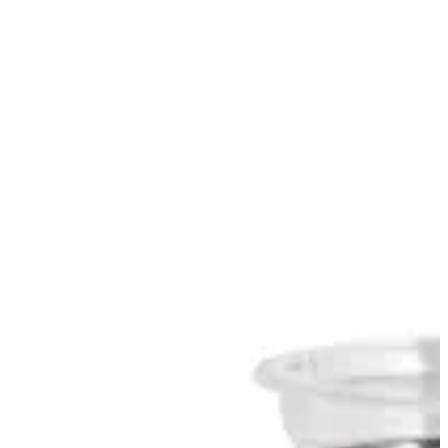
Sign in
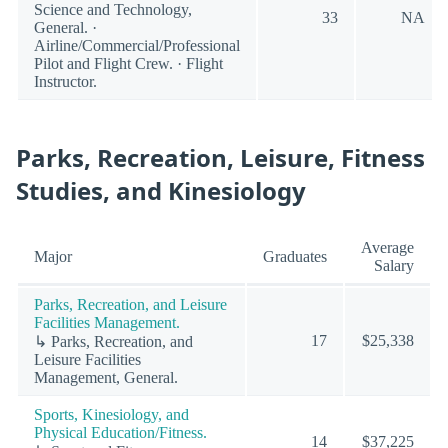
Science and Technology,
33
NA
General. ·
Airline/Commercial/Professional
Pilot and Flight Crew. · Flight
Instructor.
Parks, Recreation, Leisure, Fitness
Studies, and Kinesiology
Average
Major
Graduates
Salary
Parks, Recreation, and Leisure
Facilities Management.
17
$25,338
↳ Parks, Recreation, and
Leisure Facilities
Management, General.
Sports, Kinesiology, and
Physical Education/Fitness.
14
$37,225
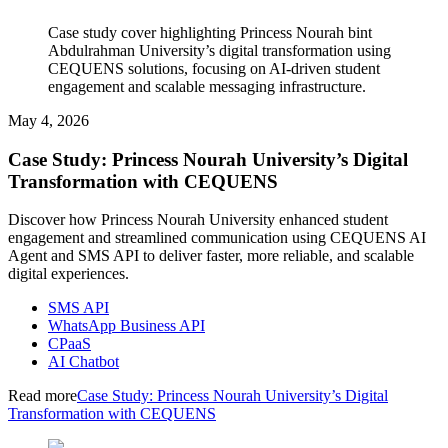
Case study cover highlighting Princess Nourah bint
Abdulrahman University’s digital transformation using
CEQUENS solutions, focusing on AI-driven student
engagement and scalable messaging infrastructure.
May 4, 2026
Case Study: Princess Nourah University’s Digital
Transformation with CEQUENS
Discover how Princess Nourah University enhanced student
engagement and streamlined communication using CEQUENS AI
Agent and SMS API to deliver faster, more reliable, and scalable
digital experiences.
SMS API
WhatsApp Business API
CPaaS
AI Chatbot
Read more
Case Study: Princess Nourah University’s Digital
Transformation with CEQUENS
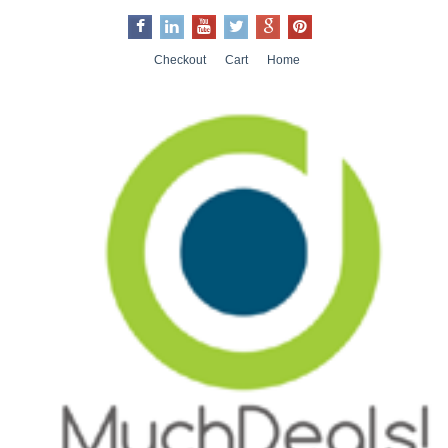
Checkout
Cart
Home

○ ○ ○

* What you will do
Return only the number of lines in the entries above that contain the word "engagement".

* Written response
2